### What you need to do
The records below are to be reproduced exactly, and no picture should appear in the copy.

═══ Exercise data

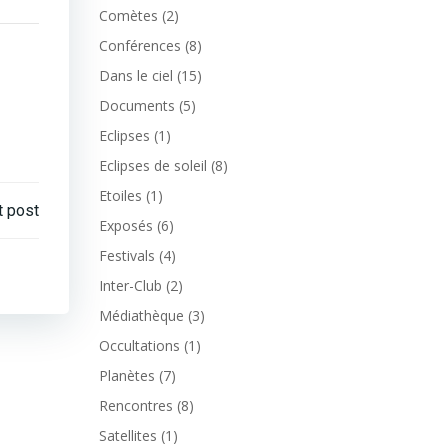
Comètes
(2)
Conférences
(8)
Dans le ciel
(15)
Documents
(5)
Eclipses
(1)
Eclipses de soleil
(8)
Etoiles
(1)
t post
Exposés
(6)
Festivals
(4)
Inter-Club
(2)
Médiathèque
(3)
Occultations
(1)
Planètes
(7)
Rencontres
(8)
Satellites
(1)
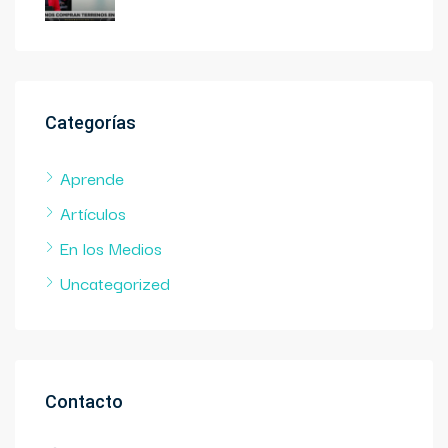
Categorías
Aprende
Artículos
En los Medios
Uncategorized
Contacto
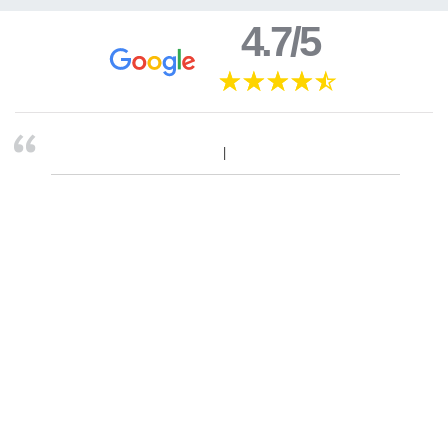
4.7/5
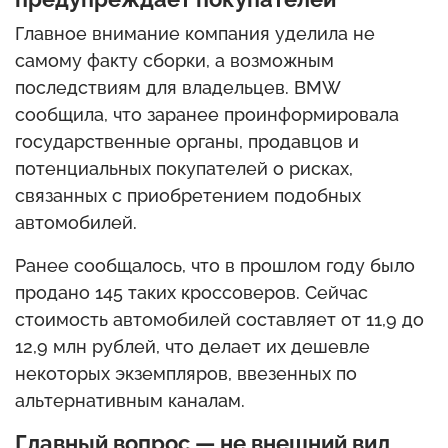
Главное внимание компания уделила не
самому факту сборки, а возможным
последствиям для владельцев. BMW
сообщила, что заранее проинформировала
государственные органы, продавцов и
потенциальных покупателей о рисках,
связанных с приобретением подобных
автомобилей.
Ранее сообщалось, что в прошлом году было
продано 145 таких кроссоверов. Сейчас
стоимость автомобилей составляет от 11,9 до
12,9 млн рублей, что делает их дешевле
некоторых экземпляров, ввезенных по
альтернативным каналам.
Главный вопрос — не внешний вид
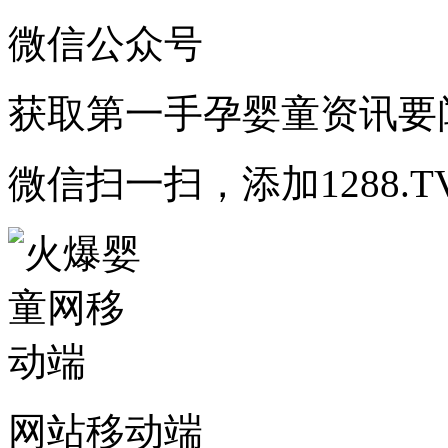
微信公众号
获取第一手孕婴童资讯要
微信扫一扫，添加1288.T
网站移动端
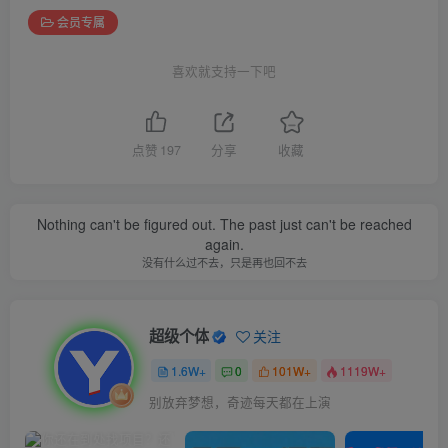
会员专属
喜欢就支持一下吧
点赞
197
分享
收藏
Nothing can't be figured out. The past just can't be reached
again.
没有什么过不去，只是再也回不去
超级个体
关注
1.6W+
0
101W+
1119W+
别放弃梦想，奇迹每天都在上演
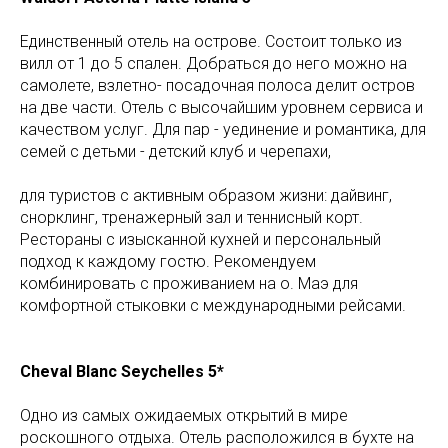
Единственный отель на острове. Состоит только из
вилл от 1 до 5 спален. Добраться до него можно на
самолете, взлетно- посадочная полоса делит остров
на две части. Отель с высочайшим уровнем сервиса и
качеством услуг. Для пар - уединение и романтика, для
семей с детьми - детский клуб и черепахи,
для туристов с активным образом жизни: дайвинг,
снорклинг, тренажерный зал и теннисный корт.
Рестораны с изысканной кухней и персональный
подход к каждому гостю. Рекомендуем
комбинировать с проживанием на о. Маэ для
комфортной стыковки с международными рейсами.
Cheval Blanc Seychelles 5*
Одно из самых ожидаемых открытий в мире
роскошного отдыха. Отель расположился в бухте на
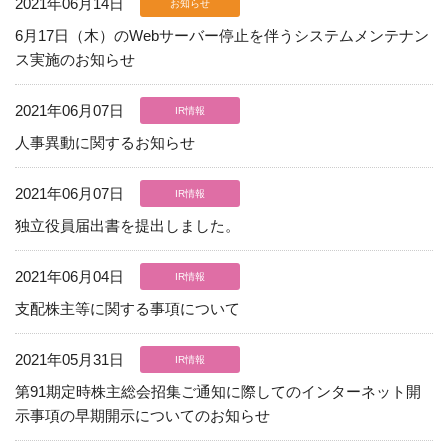
2021年06月14日
お知らせ
6月17日（木）のWebサーバー停止を伴うシステムメンテナン
ス実施のお知らせ
2021年06月07日
IR情報
人事異動に関するお知らせ
2021年06月07日
IR情報
独立役員届出書を提出しました。
2021年06月04日
IR情報
支配株主等に関する事項について
06-6943-8956
2021年05月31日
IR情報
受付時間：受付 : 10時〜16時 月〜金
第91期定時株主総会招集ご通知に際してのインターネット開
※祝日を除く
示事項の早期開示についてのお知らせ
※新型コロナウイルス感染症対策として、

══════

### Answer section
Comètes
(2)
Conférences
(8)
Dans le ciel
(15)
Documents
(5)
Eclipses
(1)
Eclipses de soleil
(8)
Etoiles
(1)
t post
Exposés
(6)
Festivals
(4)
Inter-Club
(2)
Médiathèque
(3)
Occultations
(1)
Planètes
(7)
Rencontres
(8)
Satellites
(1)
Categorías
Aprende
Artículos
En los Medios
Uncategorized
Contacto
4.7/5
Главное внимание компания уделила не
самому факту сборки, а возможным
последствиям для владельцев. BMW
сообщила, что заранее проинформировала
государственные органы, продавцов и
потенциальных покупателей о рисках,
связанных с приобретением подобных
автомобилей.
Ранее сообщалось, что в прошлом году было
продано 145 таких кроссоверов. Сейчас
стоимость автомобилей составляет от 11,9 до
12,9 млн рублей, что делает их дешевле
некоторых экземпляров, ввезенных по
альтернативным каналам.
Главный вопрос — не внешний вид
微信公众号
获取第一手孕婴童资讯要
微信扫一扫，添加1288.T
网站移动端
会员专属
喜欢就支持一下吧
点赞
197
分享
收藏
Nothing can't be figured out. The past just can't be reached
again.
没有什么过不去，只是再也回不去
超级个体
关注
1.6W+
0
101W+
1119W+
别放弃梦想，奇迹每天都在上演
Единственный отель на острове. Состоит только из
вилл от 1 до 5 спален. Добраться до него можно на
самолете, взлетно- посадочная полоса делит остров
на две части. Отель с высочайшим уровнем сервиса и
качеством услуг. Для пар - уединение и романтика, для
семей с детьми - детский клуб и черепахи,
для туристов с активным образом жизни: дайвинг,
снорклинг, тренажерный зал и теннисный корт.
Рестораны с изысканной кухней и персональный
подход к каждому гостю. Рекомендуем
комбинировать с проживанием на о. Маэ для
комфортной стыковки с международными рейсами.
Cheval Blanc Seychelles 5*
Одно из самых ожидаемых открытий в мире
роскошного отдыха. Отель расположился в бухте на
2021年06月14日
お知らせ
6月17日（木）のWebサーバー停止を伴うシステムメンテナン
ス実施のお知らせ
2021年06月07日
IR情報
人事異動に関するお知らせ
2021年06月07日
IR情報
独立役員届出書を提出しました。
2021年06月04日
IR情報
支配株主等に関する事項について
06-6943-8956
2021年05月31日
IR情報
受付時間：受付 : 10時〜16時 月〜金
第91期定時株主総会招集ご通知に際してのインターネット開
※祝日を除く
示事項の早期開示についてのお知らせ
※新型コロナウイルス感染症対策として、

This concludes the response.